Exercise instructions: Every line below from the one containing "Half Day Whitsundays Inner Island" through the one containing "Your Chiavari Chairs" is to be printed exactly, with the pictures omitted.

(Saved data entries)
━━━━━━━━
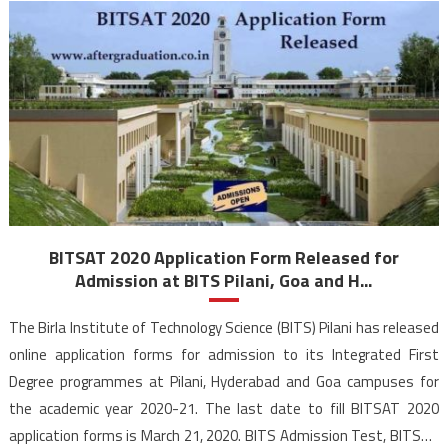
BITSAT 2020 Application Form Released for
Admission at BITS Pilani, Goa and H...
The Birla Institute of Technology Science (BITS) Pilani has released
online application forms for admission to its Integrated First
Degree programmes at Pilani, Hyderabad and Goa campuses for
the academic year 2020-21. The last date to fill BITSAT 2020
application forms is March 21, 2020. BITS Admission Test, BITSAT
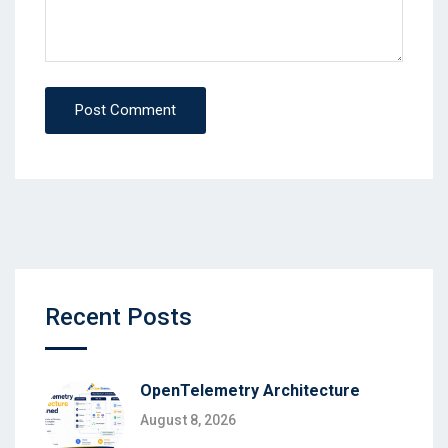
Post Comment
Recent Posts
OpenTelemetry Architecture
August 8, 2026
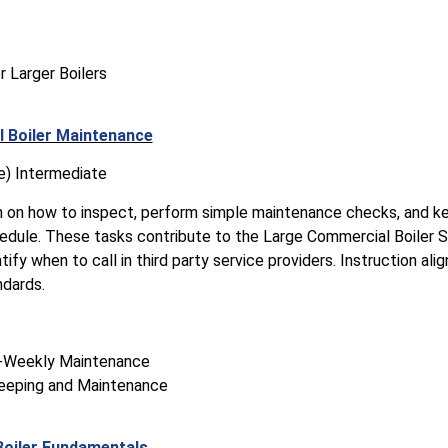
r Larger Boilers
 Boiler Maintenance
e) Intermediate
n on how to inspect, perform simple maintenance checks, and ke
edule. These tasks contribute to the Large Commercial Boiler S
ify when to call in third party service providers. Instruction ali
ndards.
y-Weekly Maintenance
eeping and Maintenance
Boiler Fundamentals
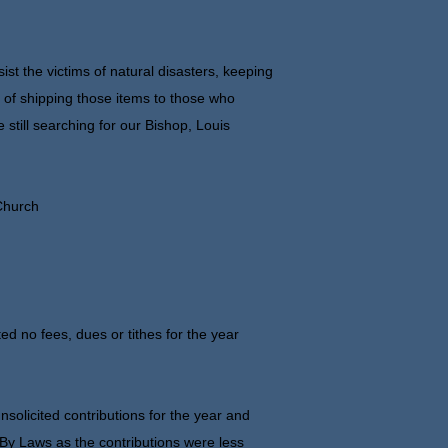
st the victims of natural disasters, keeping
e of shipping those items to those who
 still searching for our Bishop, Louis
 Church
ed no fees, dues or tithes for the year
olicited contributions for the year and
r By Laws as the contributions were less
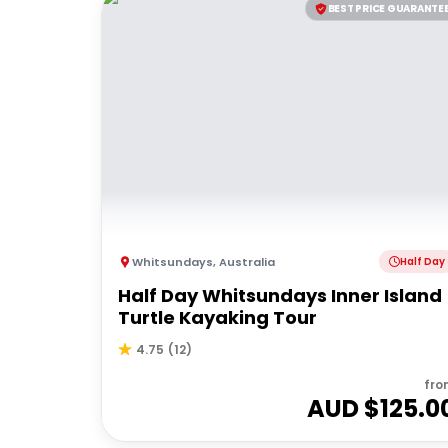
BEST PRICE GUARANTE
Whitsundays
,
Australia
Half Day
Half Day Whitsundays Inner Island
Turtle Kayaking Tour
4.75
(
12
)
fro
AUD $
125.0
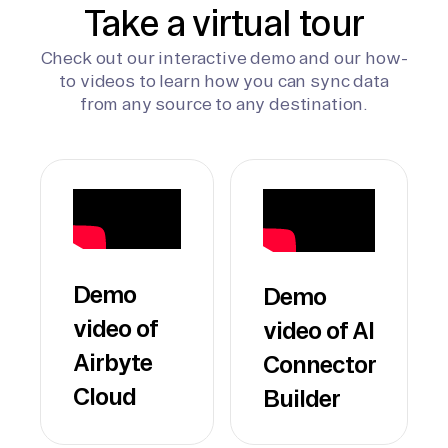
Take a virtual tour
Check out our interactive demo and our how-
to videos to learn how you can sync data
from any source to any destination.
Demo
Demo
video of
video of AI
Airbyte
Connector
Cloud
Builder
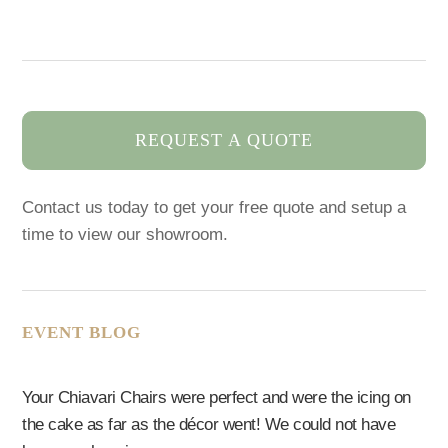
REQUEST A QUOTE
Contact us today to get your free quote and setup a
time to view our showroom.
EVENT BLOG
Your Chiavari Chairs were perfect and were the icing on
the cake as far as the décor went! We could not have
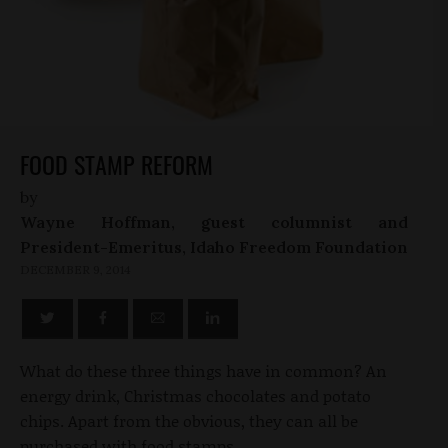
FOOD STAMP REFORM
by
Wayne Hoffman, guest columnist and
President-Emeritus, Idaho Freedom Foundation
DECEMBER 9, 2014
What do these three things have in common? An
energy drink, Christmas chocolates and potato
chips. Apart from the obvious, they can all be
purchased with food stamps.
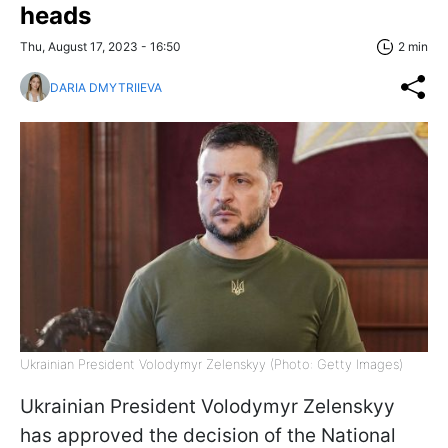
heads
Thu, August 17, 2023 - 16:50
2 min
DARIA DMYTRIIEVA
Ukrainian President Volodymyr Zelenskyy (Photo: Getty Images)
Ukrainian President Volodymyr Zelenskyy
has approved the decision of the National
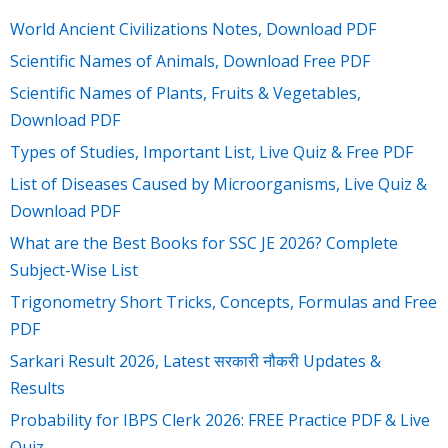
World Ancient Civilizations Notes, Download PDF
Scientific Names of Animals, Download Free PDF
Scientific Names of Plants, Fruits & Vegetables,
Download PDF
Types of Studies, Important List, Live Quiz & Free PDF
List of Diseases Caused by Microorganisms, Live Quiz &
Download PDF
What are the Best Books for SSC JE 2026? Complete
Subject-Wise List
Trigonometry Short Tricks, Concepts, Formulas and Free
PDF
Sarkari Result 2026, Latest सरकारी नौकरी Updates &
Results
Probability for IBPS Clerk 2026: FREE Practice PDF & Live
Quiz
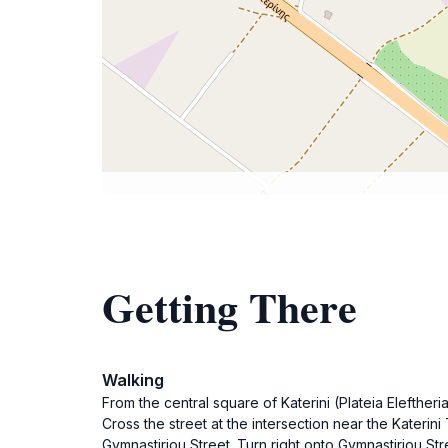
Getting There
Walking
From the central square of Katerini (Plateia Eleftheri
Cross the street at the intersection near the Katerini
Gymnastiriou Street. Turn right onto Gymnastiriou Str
━━━━━━━━
Task output:
Half Day Whitsundays Inner Island
Turtle Kayaking Tour
4.75
(
12
)
fro
AUD $
125.0
Take a virtual tour
Check out our interactive demo and our how-
to videos to learn how you can sync data
from any source to any destination.
Demo
Demo
video of
video of AI
Airbyte
Connector
Cloud
Builder
REQUEST A QUOTE
Contact us today to get your free quote and setup a
time to view our showroom.
EVENT BLOG
Your Chiavari Chairs were perfect and were the icing on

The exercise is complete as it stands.